Re: scheduler small changes

Amit Kulkarni Fri, 31 May 2019 22:04:50 -0700

Hi,

Sorry for slacking off earlier, I was trying to recharge myself with some time 
off without looking at kernel code, and come back with a renewed focus.


> > > Regarding the choice of deriving quantum from the priority, are you sure
> > > the priorities are correct?  Should we keep priorities?  Or if userland
> > > needs priorities shouldn't we convert quantum into priority and not the
> > > other way around?
> > 
> > I am not entirely sure of the p_priority/usrpri/estcpu/load_avg 
> > calculations, as I am still trying to make sense of the code. But once we 
> > make sure all the p_priority calculations are consistent, I think the 
> > priorities are the way to go.
> 
> Why?  What's your goal?  In other words what kind of scheduling policy you
> want?  When should another thread be selected?  What about preemption? 

We should continue polishing current scheduling policy, maybe simplify it a 
bit. I can't answer this question right now, as I am still trying to understand 
the current design and the issues it is having.

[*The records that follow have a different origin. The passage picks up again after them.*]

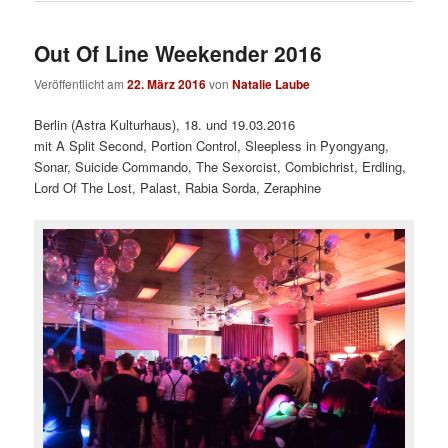
Out Of Line Weekender 2016
Veröffentlicht am
22. März 2016
von
Natalie Laube
Berlin (Astra Kulturhaus), 18. und 19.03.2016
mit A Split Second, Portion Control, Sleepless in Pyongyang,
Sonar, Suicide Commando, The Sexorcist, Combichrist, Erdling,
Lord Of The Lost, Palast, Rabia Sorda, Zeraphine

> > If we go by deadlines, we will not have a way to understand how a proc is 
> > behaving in real time
> 
> What do you mean by behaving?  How much time did it spend running?  On
> which CPU?  Can't we monitor that?

To clarify and make sure what is a deadline: a deadline is a monotonically 
increasing counter, a single increment indicates 10 ms slice is consumed. I was 
not sure how that would tell us about the recent past i.e. within the last 1 
sec, whether it had used any CPU. I am not sure how we can monitor a p_deadline 
unless we add some other proc variables into the calculation. Like how we use 
p_estcpu or p_cpticks to derive p_priority.

I recently read up on Linux CFS here on this page: 
https://doc.opensuse.org/documentation/leap/tuning/html/book.sle.tuning/cha.tuning.taskscheduler.html
 One way to do the scheduling with a p_deadline could be from Section 13.3.1 
How CFS Works:

"When CFS schedules a task it accumulates “virtual runtime” or vruntime. The 
next task picked to run is always the task with the minimum accumulated 
vruntime so far. By balancing the red-black tree when tasks are inserted into 
the run queue (a planned time line of processes to be executed next), the task 
with the minimum vruntime is always the first entry in the red-black tree.

The amount of vruntime a task accrues is related to its priority. High priority 
tasks gain vruntime at a slower rate than low priority tasks, which results in 
high priority tasks being picked to run on the processor more often."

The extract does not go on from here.